Industry in general has been actively seeking a novel approach to partially or completely power vehicles using electricity stored in electrochemical cells. One problem which has been recognized by the automotive industry is the need to control the temperature of the electrochemical cells. The power generating capacity of an electrochemical cell is known to change with temperature, and electrochemical cells are known to fail when heated to high temperatures.
Various approaches to regulating the temperature of an electrochemical cell are described in U.S. Pat. No. 6,596,433 B2 (Godmundsson et al., issued Jul. 22, 2003), U.S. Pat. No. 5,817,434 (Brooker et al, issued Oct. 6, 1998), U.S. Pat. No. 5,449,571 (Longardner et al., issued Sep. 12, 1995), U.S. Pat. No. 6,797,427 B2 (Maleki et al., issued Aug. 9, 2001), and U.S. Pat.
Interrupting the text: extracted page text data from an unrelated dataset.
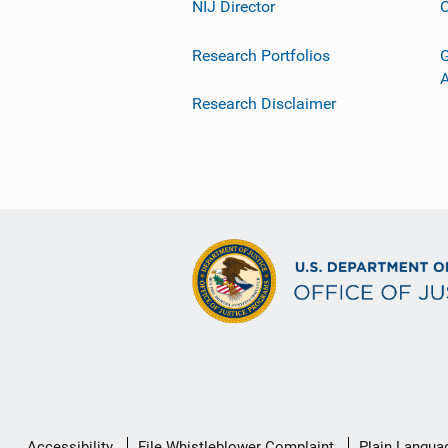
NIJ Director
C
Research Portfolios
G
Research Disclaimer
Secondary
Accessibility
File Whistleblower Complaint
Plain Langua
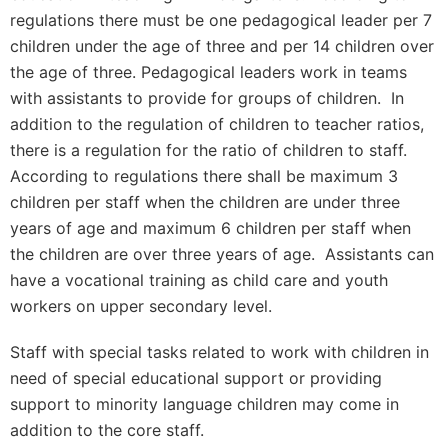
regulations there must be one pedagogical leader per 7
children under the age of three and per 14 children over
the age of three. Pedagogical leaders work in teams
with assistants to provide for groups of children. In
addition to the regulation of children to teacher ratios,
there is a regulation for the ratio of children to staff.
According to regulations there shall be maximum 3
children per staff when the children are under three
years of age and maximum 6 children per staff when
the children are over three years of age. Assistants can
have a vocational training as child care and youth
workers on upper secondary level.
Staff with special tasks related to work with children in
need of special educational support or providing
support to minority language children may come in
addition to the core staff.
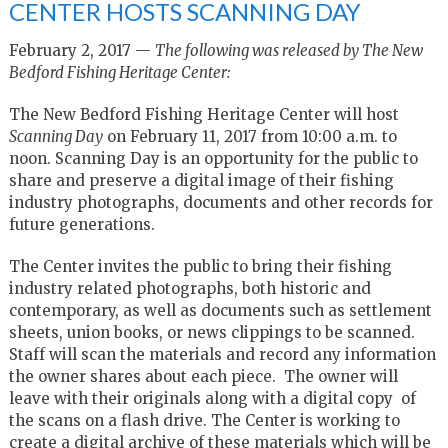
CENTER HOSTS SCANNING DAY
February 2, 2017 —
The following was released by The New
Bedford Fishing Heritage Center:
The New Bedford Fishing Heritage Center will host
Scanning Day
on February 11, 2017 from 10:00 a.m. to
noon. Scanning Day is an opportunity for the public to
share and preserve a digital image of their fishing
industry photographs, documents and other records for
future generations.
The Center invites the public to bring their fishing
industry related photographs, both historic and
contemporary, as well as documents such as settlement
sheets, union books, or news clippings to be scanned.
Staff will scan the materials and record any information
the owner shares about each piece. The owner will
leave with their originals along with a digital copy of
the scans on a flash drive. The Center is working to
create a digital archive of these materials which will be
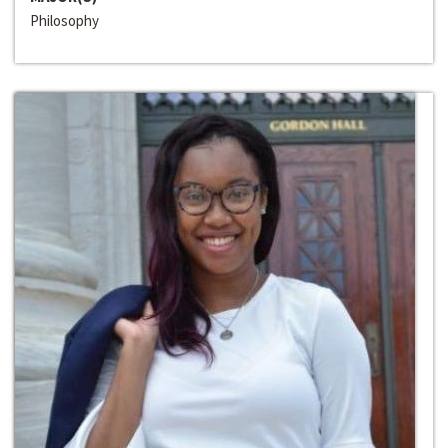
Philosophy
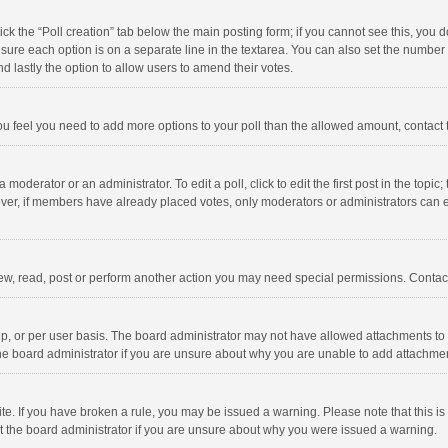
click the “Poll creation” tab below the main posting form; if you cannot see this, you
ng sure each option is on a separate line in the textarea. You can also set the numbe
 and lastly the option to allow users to amend their votes.
f you feel you need to add more options to your poll than the allowed amount, contact
 moderator or an administrator. To edit a poll, click to edit the first post in the topic
ever, if members have already placed votes, only moderators or administrators can edi
ew, read, post or perform another action you may need special permissions. Contact
, or per user basis. The board administrator may not have allowed attachments to b
he board administrator if you are unsure about why you are unable to add attachme
site. If you have broken a rule, you may be issued a warning. Please note that this 
ct the board administrator if you are unsure about why you were issued a warning.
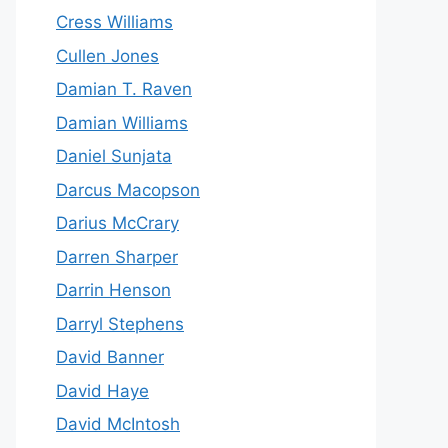
Cress Williams
Cullen Jones
Damian T. Raven
Damian Williams
Daniel Sunjata
Darcus Macopson
Darius McCrary
Darren Sharper
Darrin Henson
Darryl Stephens
David Banner
David Haye
David McIntosh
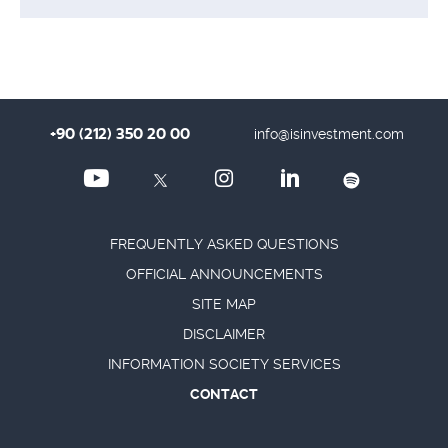
+90 (212) 350 20 00
info@isinvestment.com
FREQUENTLY ASKED QUESTIONS
OFFICIAL ANNOUNCEMENTS
SITE MAP
DISCLAIMER
INFORMATION SOCIETY SERVICES
CONTACT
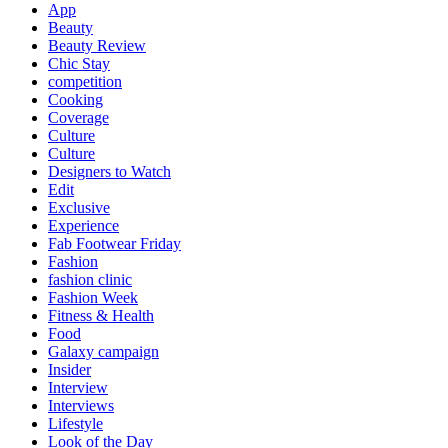
App
Beauty
Beauty Review
Chic Stay
competition
Cooking
Coverage
Culture
Culture
Designers to Watch
Edit
Exclusive
Experience
Fab Footwear Friday
Fashion
fashion clinic
Fashion Week
Fitness & Health
Food
Galaxy campaign
Insider
Interview
Interviews
Lifestyle
Look of the Day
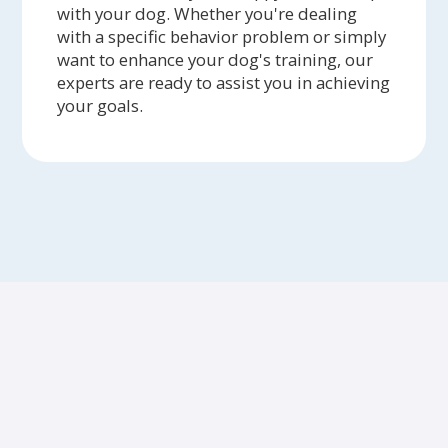
with your dog. Whether you're dealing
with a specific behavior problem or simply
want to enhance your dog's training, our
experts are ready to assist you in achieving
your goals.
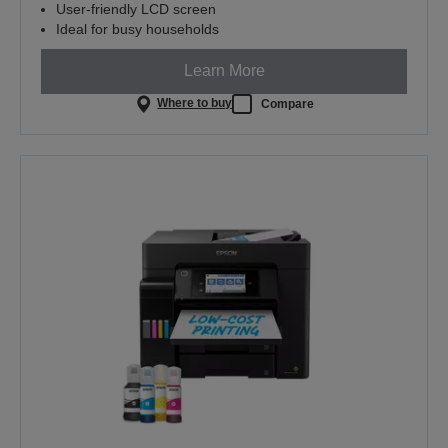
User-friendly LCD screen
Ideal for busy households
Learn More
Where to buy
Compare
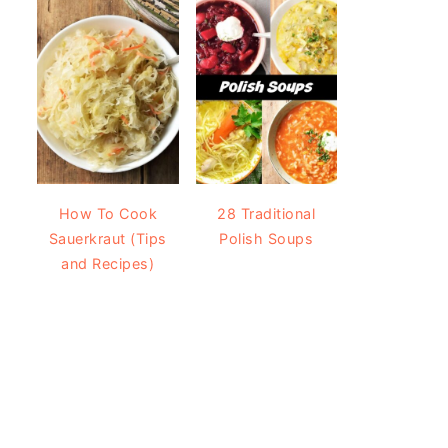
How To Cook
28 Traditional
Sauerkraut (Tips
Polish Soups
and Recipes)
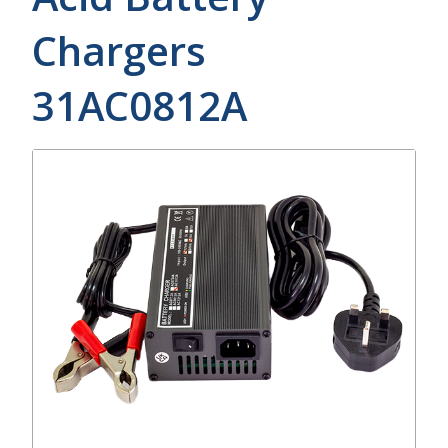
Chargers
31AC0812A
No. 6,942,944 B2 (Al-Hallaj et al., issued Sep. 13, 2005), each incorporated herein by reference in its entirety. Each of these approaches is inefficient in one or more aspects. For example, Godmundsson et al. (U.S. Pat. No. 6,596,433 B2) teaches a device including a compartment containing a phase change material that completely separates the electrochemical cells from a passage for flowing air. As such, the air stream cannot directly cool the electrochemical cell. Heat must first diffuse through the phase change material before it reaches the air stream. This arrangement is inefficient, particularly for dealing with applications that may require long times of high battery discharge power (such as during high speed driving or uphill driving of an automotive vehicle). Also Godmundsson does not teach a system for heating the electrochemical cells when the phase change material has cooled.
The basic idea is to be able to operate an electrochemical cell within a target temperature by providing heat when the temperature is below a minimum target temperature, removing heat when the temperature is above a maximum target temperature, and transferring heat into or out of a thermal energy storage material when the temperature of the electrochemical cell is within the target temperature range. To be a practical solution the approach to heating the electrochemical cell should employ a device that efficiently stores heat for extend periods of time (e.g., at least 4 or more hours) so that after the vehicle is parked in a cold environment the electrochemical cells can be rapidly heated to at temperature at which they can provide sufficient power to a an electric load, such as an electric motor.
There continues to exist a need for devices and systems for rapidly removing heat from an electrochemical cell, for rapidly providing heat to an electrochemical cell, for maintaining an electrochemical cell between a minimum target temperature and a maximum target temperature, to efficiently store heat, or any combination thereof. For example, there exists a need for a device that is capable of transferring heat from an electrochemical cell directly to both heat transfer fluids and thermal energy storage materials.